Referring to FIG. 1 , the electric vehicle charging apparatus of the present disclosure may include a SiC relay, and the SiC relay may include a SiC drive module 300 that sends an on/off driving signal (S30) to a SiC MOSFET, and a SiC MOSFET module 400 provided with the SiC MOSFET 410. That is, a driving signal S30 may be sent from the SiC drive module 300 to the gate of the SiC MOSFET 410.
Referring to FIG. 3 , the SiC drive module 300 may include a digital isolator 310 and a charge pump 320.
Most isolation isolators in circuits using DC electricity use galvanic isolation, which may be a circuit design technique that allows sub-circuits within a specific circuit to communicate with each other while preventing unwanted direct current from flowing in the middle. By using this technique, users or low voltage circuits can be protected from high voltage. Galvanic isolation means that no current flows between two circuits, but electrical signals or power may travel.

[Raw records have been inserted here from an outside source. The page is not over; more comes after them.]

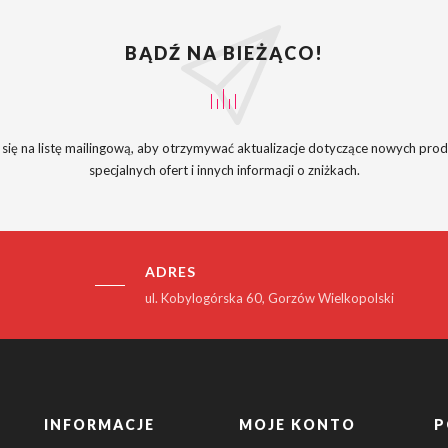
BĄDŹ NA BIEŻĄCO!
 się na listę mailingową, aby otrzymywać aktualizacje dotyczące nowych pro
specjalnych ofert i innych informacji o zniżkach.
ADRES
ul. Kobylogórska 60, Gorzów Wielkopolski
INFORMACJE
MOJE KONTO
P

Methods such as capacitance, inductance, electromagnetic waves, light, sound, and mechanics may be used for galvanic isolation, and necessary parts may include photocouplers, transformers, relays, hall sensors, and the like.
A digital isolator 310 of the present disclosure may be a digital isolator that does not use an LED and a photo transistor. Thus, the response speed may be much faster than that using the LED. Of course, it is possible to protect devices from external noise/surge. Since the present disclosure uses the SiC MOSFET 410 capable of high-speed switching at high frequency, the digital isolator 310 may be used because a SiC drive for controlling the SiC MOSFET 410 also has to have a corresponding response speed. The digital isolator 310 may perform a role similar to that of an opto-coupler, except that the digital isolator 310 should operate at high voltage and high frequency. The opto-coupler is an optical couple in which an LED and a phototransistor are combined in a device. The opto-coupler may transmit electrical signals using light, which can be important for noise countermeasure circuits, and may have a structure in which light reaches the phototransistor and turns on the transistor when only a voltage and electric current sufficient to turn on the LED therein are applied.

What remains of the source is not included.